A movie you won't find on this list is Disney's Broadway Brawler, because the rom-com (in which Willis was to star as a has-been hockey player) was scrapped before it could even finish filming. Instead, Willis committed to starring in three more projects for the studio, the first of which was Michael Bay's Armageddon. Willis starred as an oil driller sent by NASA to stop an asteroid from destroying the Earth. Co-starring Billy Bob Thornton, Ben Affleck, Liv Tyler, Owen Wilson, and Steve Buscemi, this sci-fi disaster film went on to become the highest-grossing film released in 1998.
The Sixth Sense is the movie that introduced the world to writer-director M. Night Shyamalan — and his signature surprise endings. Willis plays Malcolm Crowe, a child psychologist cased with a young patient (Haley Joel Osment) who claims to see dead people. The film's famous twist at the end only works because Willis' performance completely sells it. The thriller went on to receive six Oscar nominations, including one for Best Picture.
The partnership between Willis and Shyamalan continued with Unbreakable, a riff on comic book movies in which Willis stars as David Dunn, a security guard survives a train crash without a single injury — leading him to discover that he is an unconventional sort of superhero. Co-starring Samuel L. Jackson and Robin Wright, the suspense thriller was lauded for the originality with which it told a superhero origin story.
Co-directed by Robert Rodriguez and Frank Miller, this 2005 neo-noir thriller successfully merges cinematic and comic aesthetics to deliver a heightened, stylized world. In a film that features a cast of over a dozen name actors, including Mickey Rourke, Clive Owen, Benicio del Toro, Jessica Alba, Rosario Dawson, Michael Clarke Duncan, and Elijah Wood, it is Willis — playing the grizzled police detective John Hartigan — who more or less introduces the viewer to this violent city with his excellent, hard-boiled narration.

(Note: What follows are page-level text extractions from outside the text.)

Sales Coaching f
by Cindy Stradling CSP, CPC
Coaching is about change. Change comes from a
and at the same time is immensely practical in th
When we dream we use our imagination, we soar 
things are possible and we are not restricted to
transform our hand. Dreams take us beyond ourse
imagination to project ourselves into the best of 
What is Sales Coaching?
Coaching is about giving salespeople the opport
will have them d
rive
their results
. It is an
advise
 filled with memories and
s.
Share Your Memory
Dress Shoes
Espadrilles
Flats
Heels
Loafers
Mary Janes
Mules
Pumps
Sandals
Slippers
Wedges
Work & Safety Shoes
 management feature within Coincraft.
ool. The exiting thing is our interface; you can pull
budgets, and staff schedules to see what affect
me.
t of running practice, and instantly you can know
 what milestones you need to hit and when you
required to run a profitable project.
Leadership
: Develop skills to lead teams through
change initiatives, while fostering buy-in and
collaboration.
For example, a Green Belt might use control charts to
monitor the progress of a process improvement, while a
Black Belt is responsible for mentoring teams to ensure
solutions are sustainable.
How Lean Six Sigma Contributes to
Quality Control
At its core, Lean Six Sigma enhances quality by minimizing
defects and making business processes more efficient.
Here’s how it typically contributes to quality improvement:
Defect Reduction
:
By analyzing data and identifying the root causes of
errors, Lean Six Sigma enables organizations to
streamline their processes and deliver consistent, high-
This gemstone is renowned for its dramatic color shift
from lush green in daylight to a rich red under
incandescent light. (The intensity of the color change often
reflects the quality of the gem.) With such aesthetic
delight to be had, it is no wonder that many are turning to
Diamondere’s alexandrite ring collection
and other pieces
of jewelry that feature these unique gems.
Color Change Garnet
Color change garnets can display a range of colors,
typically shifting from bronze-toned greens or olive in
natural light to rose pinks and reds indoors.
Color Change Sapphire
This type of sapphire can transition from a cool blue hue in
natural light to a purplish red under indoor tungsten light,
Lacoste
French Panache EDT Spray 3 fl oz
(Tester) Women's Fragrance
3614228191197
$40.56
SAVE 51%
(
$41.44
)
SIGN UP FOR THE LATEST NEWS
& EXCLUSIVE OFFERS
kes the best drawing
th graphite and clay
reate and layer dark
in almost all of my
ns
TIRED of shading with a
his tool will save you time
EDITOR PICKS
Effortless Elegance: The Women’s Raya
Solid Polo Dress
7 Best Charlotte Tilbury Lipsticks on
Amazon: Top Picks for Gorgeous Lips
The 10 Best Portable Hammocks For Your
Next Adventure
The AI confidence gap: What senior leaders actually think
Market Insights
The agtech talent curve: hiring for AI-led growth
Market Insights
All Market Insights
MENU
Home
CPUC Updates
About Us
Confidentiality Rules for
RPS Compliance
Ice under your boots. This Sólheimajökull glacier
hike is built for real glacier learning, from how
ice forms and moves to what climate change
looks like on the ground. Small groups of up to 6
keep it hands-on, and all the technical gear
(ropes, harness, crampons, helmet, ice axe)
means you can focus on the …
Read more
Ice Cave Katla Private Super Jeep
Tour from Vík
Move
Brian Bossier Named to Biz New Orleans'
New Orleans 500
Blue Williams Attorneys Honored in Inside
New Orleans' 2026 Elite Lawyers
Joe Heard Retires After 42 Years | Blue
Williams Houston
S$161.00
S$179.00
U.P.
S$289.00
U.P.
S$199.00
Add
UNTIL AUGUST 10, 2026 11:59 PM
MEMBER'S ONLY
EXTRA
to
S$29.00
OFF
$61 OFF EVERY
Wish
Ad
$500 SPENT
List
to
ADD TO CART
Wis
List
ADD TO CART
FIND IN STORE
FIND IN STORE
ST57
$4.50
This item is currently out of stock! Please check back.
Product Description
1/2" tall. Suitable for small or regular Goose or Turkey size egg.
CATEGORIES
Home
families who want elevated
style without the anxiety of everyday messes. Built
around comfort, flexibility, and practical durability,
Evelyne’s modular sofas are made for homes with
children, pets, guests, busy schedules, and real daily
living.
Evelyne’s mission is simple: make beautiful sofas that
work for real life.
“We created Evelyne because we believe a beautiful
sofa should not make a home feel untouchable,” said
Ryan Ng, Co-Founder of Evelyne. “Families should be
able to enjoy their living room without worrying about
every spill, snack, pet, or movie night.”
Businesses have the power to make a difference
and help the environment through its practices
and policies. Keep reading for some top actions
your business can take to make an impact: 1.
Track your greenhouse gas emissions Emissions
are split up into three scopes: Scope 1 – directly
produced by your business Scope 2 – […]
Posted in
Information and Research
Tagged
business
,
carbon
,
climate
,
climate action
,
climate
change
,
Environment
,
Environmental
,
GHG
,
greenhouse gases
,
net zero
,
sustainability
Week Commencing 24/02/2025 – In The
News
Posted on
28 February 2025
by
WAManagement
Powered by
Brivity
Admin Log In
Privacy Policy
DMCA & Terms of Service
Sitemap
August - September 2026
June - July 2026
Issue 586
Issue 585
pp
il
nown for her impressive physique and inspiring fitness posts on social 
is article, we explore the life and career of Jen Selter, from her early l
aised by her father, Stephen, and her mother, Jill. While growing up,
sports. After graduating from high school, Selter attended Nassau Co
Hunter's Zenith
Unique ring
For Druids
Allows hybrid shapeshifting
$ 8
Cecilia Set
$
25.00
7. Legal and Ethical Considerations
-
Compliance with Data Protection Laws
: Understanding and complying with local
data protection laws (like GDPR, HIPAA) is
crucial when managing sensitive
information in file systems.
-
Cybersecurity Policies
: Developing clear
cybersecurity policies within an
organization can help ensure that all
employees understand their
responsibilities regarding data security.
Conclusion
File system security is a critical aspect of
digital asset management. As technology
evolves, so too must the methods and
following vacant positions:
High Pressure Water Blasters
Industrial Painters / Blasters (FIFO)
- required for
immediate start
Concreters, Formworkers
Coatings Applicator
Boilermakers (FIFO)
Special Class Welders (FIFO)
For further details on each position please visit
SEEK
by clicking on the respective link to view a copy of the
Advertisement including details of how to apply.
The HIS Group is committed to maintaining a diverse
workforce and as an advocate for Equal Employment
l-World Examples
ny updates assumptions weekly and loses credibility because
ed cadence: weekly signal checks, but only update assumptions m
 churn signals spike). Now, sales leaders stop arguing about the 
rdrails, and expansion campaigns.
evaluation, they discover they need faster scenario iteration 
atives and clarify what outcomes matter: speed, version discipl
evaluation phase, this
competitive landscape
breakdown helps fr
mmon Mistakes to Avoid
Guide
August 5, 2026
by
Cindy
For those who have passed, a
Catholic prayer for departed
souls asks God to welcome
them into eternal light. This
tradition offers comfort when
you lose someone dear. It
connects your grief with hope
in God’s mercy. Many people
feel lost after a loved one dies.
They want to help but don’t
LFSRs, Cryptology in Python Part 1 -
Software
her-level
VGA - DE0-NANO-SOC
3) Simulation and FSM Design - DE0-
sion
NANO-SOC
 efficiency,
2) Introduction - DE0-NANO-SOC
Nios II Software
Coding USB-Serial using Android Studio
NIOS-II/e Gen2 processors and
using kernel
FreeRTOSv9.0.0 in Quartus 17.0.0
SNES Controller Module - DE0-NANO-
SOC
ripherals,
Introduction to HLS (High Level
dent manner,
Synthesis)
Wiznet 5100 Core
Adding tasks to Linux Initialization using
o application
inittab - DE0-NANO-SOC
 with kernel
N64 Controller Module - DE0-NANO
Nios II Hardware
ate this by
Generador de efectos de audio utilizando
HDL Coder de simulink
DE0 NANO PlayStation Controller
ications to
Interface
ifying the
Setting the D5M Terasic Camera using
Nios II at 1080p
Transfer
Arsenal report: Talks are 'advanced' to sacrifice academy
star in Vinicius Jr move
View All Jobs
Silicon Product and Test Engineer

After breaking out in indie flicks but before directing Star Wars: Episode VIII - The Last Jedi, writer-director Rian Johnson cast Willis in this sci-fi thriller to play an assassin sent back through time to be killed by his younger self (Joseph Gordon-Levitt, donning prosthetics to look like a young Willis). Nearly 20 years after 12 Monkeys, Looper proved that Willis could still travel back in time to help deliver a sci-fi hit.
Wes Anderson is known for revealing unseen sides of our favorite stars. And with Willis being something of a master at reinvention, it's no wonder that their partnership produced such a gem. The whimsical coming-of-age comedy features Willis as a very different kind of police officer, Captain Duffy Sharp, who is searching for a pair of young runaways. That Willis didn't become a permanent fixture in Anderson's troupe is a shame, but at least we'll always have Moonrise Kingdom.